→ **ACTIVITY**
Pull out each line of the data that includes the word "High".
------ EXERCISE INPUT
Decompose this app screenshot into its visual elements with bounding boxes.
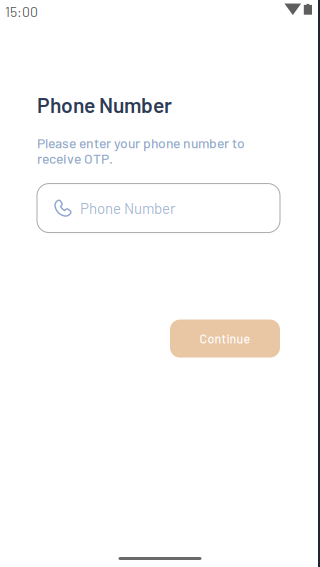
staticText: 15:00: [5, 3, 38, 20]
button[interactable]: Continue: [170, 320, 280, 358]
staticText: Phone Number: [80, 199, 175, 217]
staticText: Please enter your phone number to receiv…: [37, 134, 245, 167]
staticText: Phone Number: [37, 92, 172, 117]
staticText: Continue: [200, 331, 250, 346]
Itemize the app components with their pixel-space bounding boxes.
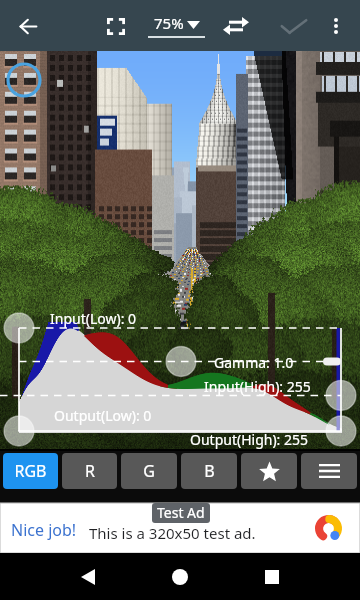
button[interactable]: B [181,453,237,489]
staticText: RGB [14,460,47,482]
staticText: R [85,460,95,482]
staticText: Test Ad [157,503,205,522]
button[interactable]: Recent apps [252,557,292,597]
button[interactable]: More options [314,4,358,48]
staticText: Input(High): 255 [204,377,311,396]
button[interactable]: Favorites [241,453,297,489]
button[interactable]: R [62,453,117,489]
button[interactable]: RGB [3,453,58,489]
staticText: Nice job! [11,519,77,541]
button[interactable]: Nice job! [0,503,360,553]
button[interactable]: 75% [146,4,208,46]
staticText: Output(High): 255 [190,430,309,449]
staticText: Output(Low): 0 [54,406,152,425]
staticText: Input(Low): 0 [50,309,137,328]
button[interactable]: Home [160,557,200,597]
button[interactable]: Menu [301,453,357,489]
button[interactable]: Fit to screen [94,4,138,48]
button[interactable]: Back [68,557,108,597]
staticText: Gamma: 1.0 [214,353,294,372]
image: Photo being edited [0,51,360,449]
button[interactable]: G [121,453,177,489]
staticText: G [143,460,155,482]
button[interactable]: Back [6,4,50,48]
staticText: B [204,460,215,482]
button[interactable]: Apply [272,4,316,48]
button[interactable]: Compare before and after [214,4,258,48]
staticText: This is a 320x50 test ad. [89,523,256,543]
staticText: 75% [154,13,184,33]
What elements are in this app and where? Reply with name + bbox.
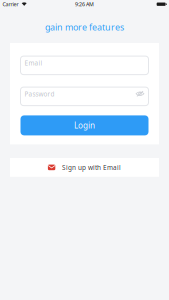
staticText: gain more features (45, 21, 124, 33)
staticText: Login (74, 120, 95, 131)
staticText: Email (24, 59, 42, 67)
button[interactable]: Login (20, 115, 148, 135)
staticText: Sign up with Email (62, 163, 121, 172)
staticText: Password (24, 90, 54, 98)
staticText: 9:26 AM (75, 1, 94, 8)
staticText: Carrier (2, 1, 18, 8)
button[interactable]: Sign up with Email (10, 158, 159, 177)
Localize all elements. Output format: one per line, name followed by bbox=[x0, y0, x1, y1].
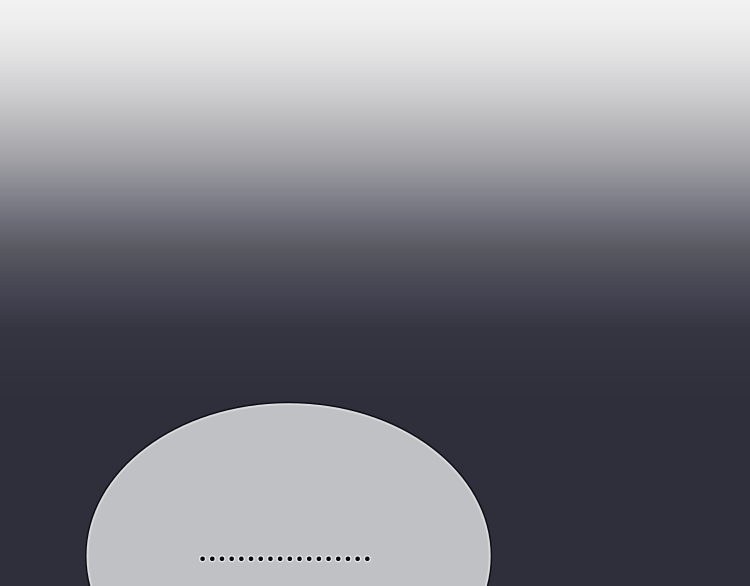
button[interactable]: Speaker bbox=[0, 0, 750, 586]
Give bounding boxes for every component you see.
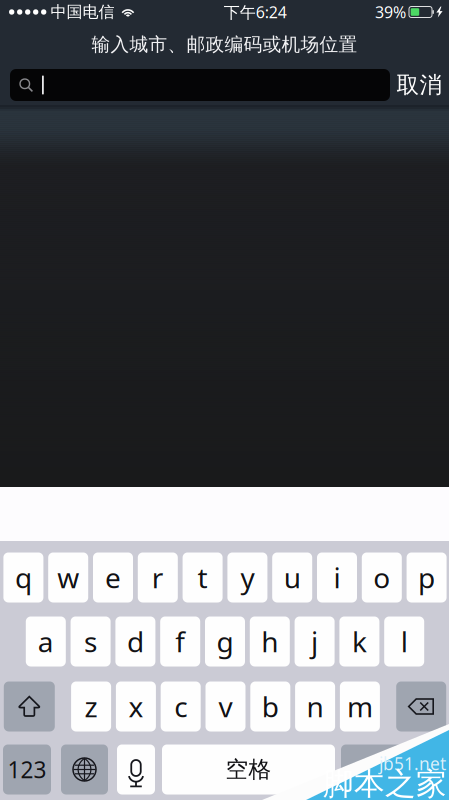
staticText: b	[262, 688, 279, 725]
staticText: u	[284, 559, 301, 596]
staticText: 空格	[226, 756, 272, 783]
staticText: y	[240, 559, 254, 596]
button[interactable]: 取消	[390, 69, 449, 101]
button[interactable]: f	[160, 616, 200, 666]
button[interactable]: Dictate	[117, 744, 155, 794]
button[interactable]: Switch keyboard	[61, 744, 108, 794]
button[interactable]: w	[48, 552, 88, 602]
staticText: 123	[8, 754, 46, 784]
staticText: k	[352, 623, 367, 660]
button[interactable]: h	[250, 616, 290, 666]
staticText: w	[57, 559, 79, 596]
button[interactable]: m	[340, 682, 380, 732]
button[interactable]: Delete	[396, 682, 446, 732]
staticText: 脚本之家	[323, 765, 447, 800]
staticText: v	[218, 688, 232, 725]
button[interactable]: 搜索	[341, 744, 447, 794]
button[interactable]: o	[362, 552, 402, 602]
staticText: c	[174, 688, 187, 725]
staticText: jb51.net	[379, 752, 446, 775]
button[interactable]: x	[116, 682, 156, 732]
staticText: 搜索	[371, 756, 417, 783]
staticText: x	[128, 688, 143, 725]
staticText: j	[311, 623, 318, 660]
staticText: 中国电信	[50, 2, 114, 22]
staticText: i	[334, 559, 340, 596]
button[interactable]: k	[339, 616, 379, 666]
staticText: d	[127, 623, 144, 660]
button[interactable]: s	[71, 616, 111, 666]
button[interactable]: q	[3, 552, 43, 602]
button[interactable]: v	[206, 682, 246, 732]
button[interactable]: i	[317, 552, 357, 602]
button[interactable]: a	[26, 616, 66, 666]
staticText: g	[216, 623, 234, 660]
staticText: p	[418, 559, 435, 596]
staticText: m	[347, 688, 373, 725]
button[interactable]: z	[71, 682, 111, 732]
staticText: t	[198, 559, 208, 596]
button[interactable]: e	[93, 552, 133, 602]
staticText: 下午6:24	[224, 1, 287, 23]
staticText: 39%	[375, 1, 406, 23]
button[interactable]: u	[272, 552, 312, 602]
staticText: z	[85, 688, 98, 725]
staticText: a	[38, 623, 54, 660]
staticText: 输入城市、邮政编码或机场位置	[92, 33, 358, 56]
button[interactable]: b	[250, 682, 290, 732]
staticText: 取消	[396, 71, 442, 99]
staticText: f	[175, 623, 185, 660]
button[interactable]: n	[295, 682, 335, 732]
button[interactable]: p	[407, 552, 447, 602]
button[interactable]: d	[115, 616, 155, 666]
staticText: s	[84, 623, 97, 660]
staticText: e	[105, 559, 121, 596]
button[interactable]: g	[205, 616, 245, 666]
button[interactable]: 空格	[162, 744, 335, 794]
button[interactable]: r	[138, 552, 178, 602]
button[interactable]: Shift	[4, 682, 55, 732]
staticText: q	[15, 559, 32, 596]
button[interactable]: c	[161, 682, 201, 732]
staticText: r	[152, 559, 164, 596]
button[interactable]: 123	[3, 744, 51, 794]
button[interactable]: l	[384, 616, 424, 666]
button[interactable]: y	[227, 552, 267, 602]
button[interactable]: t	[183, 552, 223, 602]
staticText: h	[261, 623, 278, 660]
button[interactable]: j	[295, 616, 335, 666]
staticText: o	[373, 559, 390, 596]
staticText: n	[307, 688, 324, 725]
staticText: l	[401, 623, 408, 660]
------------
→ **SOLUTION TO THIS PROBLEM**
staticText: Input(High): 255 [204,377,311,396]
staticText: Output(High): 255 [190,430,309,449]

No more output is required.